### Work request
Leaving out all pictures, return exactly the lines from the one that contains "d. Các điểm đón khách của nhà xe Cúc Tùng" through the end of the data below.
╔══
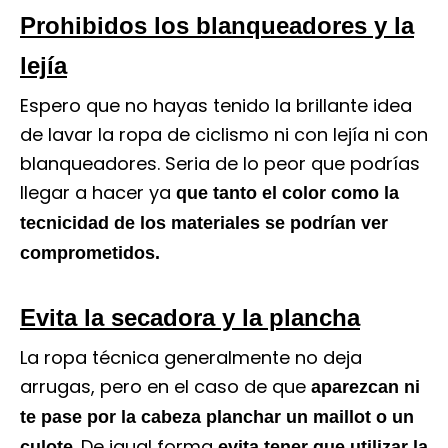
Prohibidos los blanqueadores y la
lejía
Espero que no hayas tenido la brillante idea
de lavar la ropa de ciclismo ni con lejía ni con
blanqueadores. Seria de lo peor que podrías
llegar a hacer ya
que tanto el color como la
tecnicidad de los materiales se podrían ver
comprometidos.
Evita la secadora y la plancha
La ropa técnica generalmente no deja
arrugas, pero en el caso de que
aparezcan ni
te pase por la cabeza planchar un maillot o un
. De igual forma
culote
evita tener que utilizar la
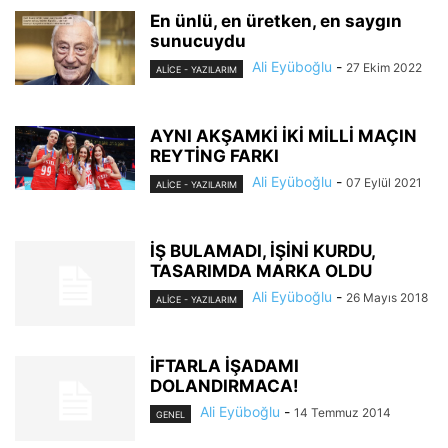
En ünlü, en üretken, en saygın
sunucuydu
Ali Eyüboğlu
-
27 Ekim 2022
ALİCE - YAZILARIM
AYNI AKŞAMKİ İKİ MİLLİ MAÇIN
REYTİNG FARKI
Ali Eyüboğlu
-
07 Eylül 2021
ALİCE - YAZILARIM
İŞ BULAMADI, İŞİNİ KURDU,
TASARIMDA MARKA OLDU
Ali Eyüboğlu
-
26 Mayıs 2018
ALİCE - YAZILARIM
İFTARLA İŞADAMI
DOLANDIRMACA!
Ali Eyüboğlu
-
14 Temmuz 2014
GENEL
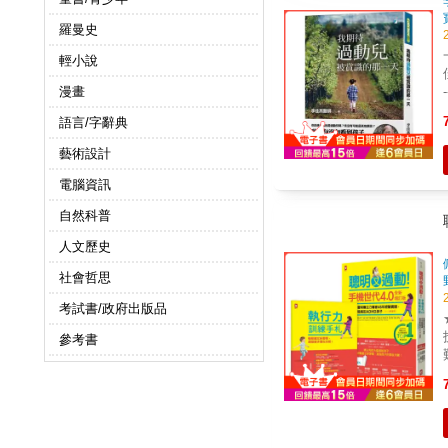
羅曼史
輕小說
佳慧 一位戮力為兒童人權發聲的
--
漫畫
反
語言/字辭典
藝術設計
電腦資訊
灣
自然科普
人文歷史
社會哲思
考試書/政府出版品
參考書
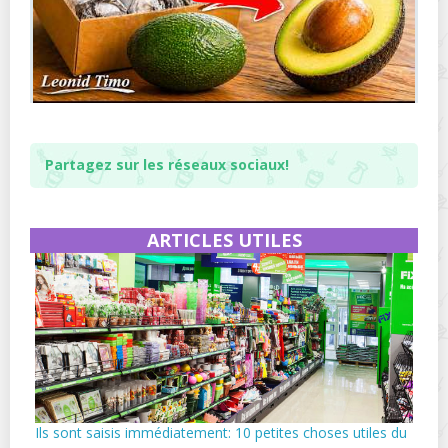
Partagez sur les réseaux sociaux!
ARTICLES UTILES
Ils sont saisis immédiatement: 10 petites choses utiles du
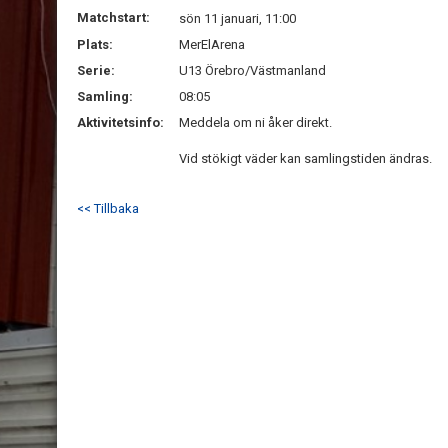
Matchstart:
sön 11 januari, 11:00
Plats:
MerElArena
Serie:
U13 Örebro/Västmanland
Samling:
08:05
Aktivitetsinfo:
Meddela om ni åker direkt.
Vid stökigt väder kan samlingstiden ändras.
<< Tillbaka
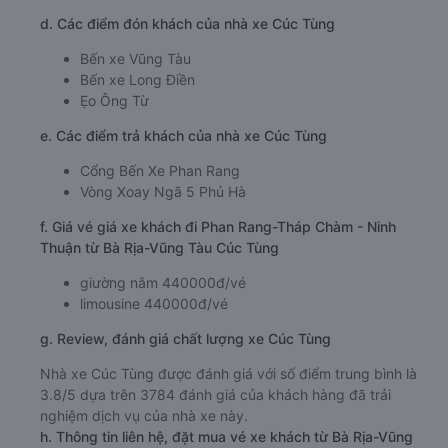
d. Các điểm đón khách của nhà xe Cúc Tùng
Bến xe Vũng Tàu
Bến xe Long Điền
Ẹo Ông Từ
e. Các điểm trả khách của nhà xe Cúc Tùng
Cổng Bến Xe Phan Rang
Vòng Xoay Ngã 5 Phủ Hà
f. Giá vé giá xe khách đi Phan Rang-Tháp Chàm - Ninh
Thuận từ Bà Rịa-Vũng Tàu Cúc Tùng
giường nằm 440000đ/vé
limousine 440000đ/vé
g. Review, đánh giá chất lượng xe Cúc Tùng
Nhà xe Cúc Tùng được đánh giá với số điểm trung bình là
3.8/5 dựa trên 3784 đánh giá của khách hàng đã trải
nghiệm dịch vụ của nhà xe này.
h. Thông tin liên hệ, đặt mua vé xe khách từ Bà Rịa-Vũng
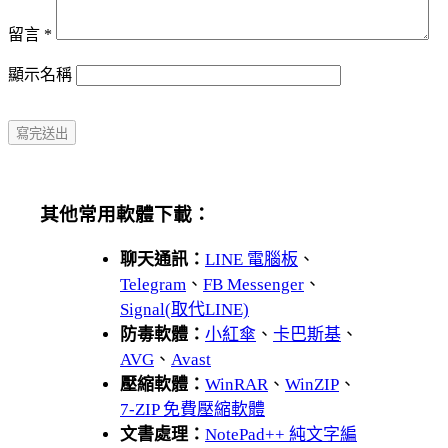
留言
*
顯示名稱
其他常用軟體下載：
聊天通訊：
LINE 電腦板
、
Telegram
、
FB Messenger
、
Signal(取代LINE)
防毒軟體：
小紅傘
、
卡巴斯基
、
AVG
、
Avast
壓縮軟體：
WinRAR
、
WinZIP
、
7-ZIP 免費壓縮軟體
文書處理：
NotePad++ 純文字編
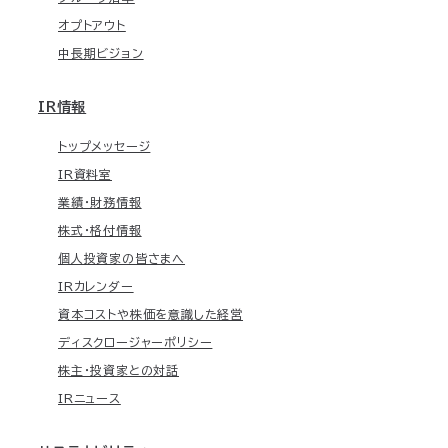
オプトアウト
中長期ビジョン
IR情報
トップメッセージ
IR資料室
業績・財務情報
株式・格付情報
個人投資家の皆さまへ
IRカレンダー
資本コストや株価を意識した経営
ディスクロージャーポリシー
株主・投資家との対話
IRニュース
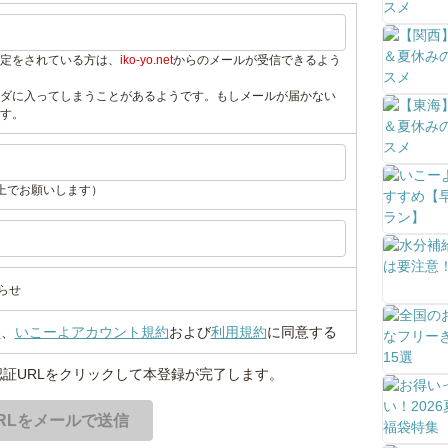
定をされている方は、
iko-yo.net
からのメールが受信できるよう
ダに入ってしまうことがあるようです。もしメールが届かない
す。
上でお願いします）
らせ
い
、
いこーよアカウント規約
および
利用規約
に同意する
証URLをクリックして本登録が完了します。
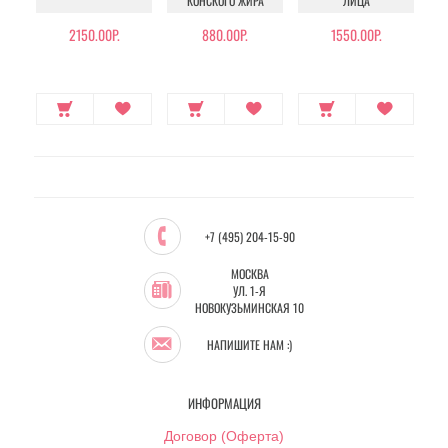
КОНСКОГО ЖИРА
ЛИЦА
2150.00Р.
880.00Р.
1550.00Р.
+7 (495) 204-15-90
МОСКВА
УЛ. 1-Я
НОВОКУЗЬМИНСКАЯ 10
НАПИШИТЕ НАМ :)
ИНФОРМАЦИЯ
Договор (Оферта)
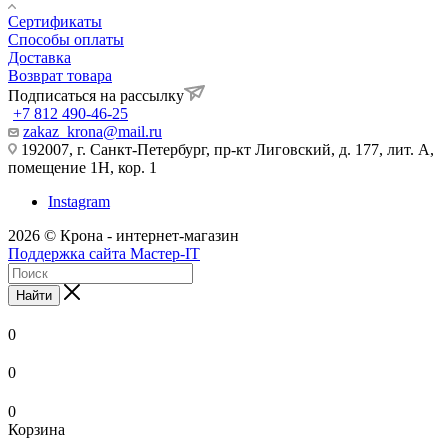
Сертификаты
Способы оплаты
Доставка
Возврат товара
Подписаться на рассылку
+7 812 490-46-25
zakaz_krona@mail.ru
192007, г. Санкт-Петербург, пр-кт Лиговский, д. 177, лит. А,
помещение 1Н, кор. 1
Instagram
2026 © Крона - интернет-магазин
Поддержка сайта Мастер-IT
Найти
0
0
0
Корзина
╚══
### Exercise solution
d. Các điểm đón khách của nhà xe Cúc Tùng
Bến xe Vũng Tàu
Bến xe Long Điền
Ẹo Ông Từ
e. Các điểm trả khách của nhà xe Cúc Tùng
Cổng Bến Xe Phan Rang
Vòng Xoay Ngã 5 Phủ Hà
f. Giá vé giá xe khách đi Phan Rang-Tháp Chàm - Ninh
Thuận từ Bà Rịa-Vũng Tàu Cúc Tùng
giường nằm 440000đ/vé
limousine 440000đ/vé
g. Review, đánh giá chất lượng xe Cúc Tùng
Nhà xe Cúc Tùng được đánh giá với số điểm trung bình là
3.8/5 dựa trên 3784 đánh giá của khách hàng đã trải
nghiệm dịch vụ của nhà xe này.
h. Thông tin liên hệ, đặt mua vé xe khách từ Bà Rịa-Vũng
留言
*
顯示名稱
其他常用軟體下載：
聊天通訊：
LINE 電腦板
、
Telegram
、
FB Messenger
、
Signal(取代LINE)
防毒軟體：
小紅傘
、
卡巴斯基
、
AVG
、
Avast
壓縮軟體：
WinRAR
、
WinZIP
、
7-ZIP 免費壓縮軟體
文書處理：
NotePad++ 純文字編
オプトアウト
中長期ビジョン
IR情報
トップメッセージ
IR資料室
業績・財務情報
株式・格付情報
個人投資家の皆さまへ
IRカレンダー
資本コストや株価を意識した経営
ディスクロージャーポリシー
株主・投資家との対話
IRニュース
定をされている方は、
iko-yo.net
からのメールが受信できるよう
ダに入ってしまうことがあるようです。もしメールが届かない
す。
上でお願いします）
らせ
い
、
いこーよアカウント規約
および
利用規約
に同意する
証URLをクリックして本登録が完了します。
КОНСКОГО ЖИРА
ЛИЦА
2150.00Р.
880.00Р.
1550.00Р.
+7 (495) 204-15-90
МОСКВА
УЛ. 1-Я
НОВОКУЗЬМИНСКАЯ 10
НАПИШИТЕ НАМ :)
ИНФОРМАЦИЯ
Договор (Оферта)
Сертификаты
Способы оплаты
Доставка
Возврат товара
Подписаться на рассылку
+7 812 490-46-25
zakaz_krona@mail.ru
192007, г. Санкт-Петербург, пр-кт Лиговский, д. 177, лит. А,
помещение 1Н, кор. 1
Instagram
2026 © Крона - интернет-магазин
Поддержка сайта Мастер-IT
Найти
0
0
0
Корзина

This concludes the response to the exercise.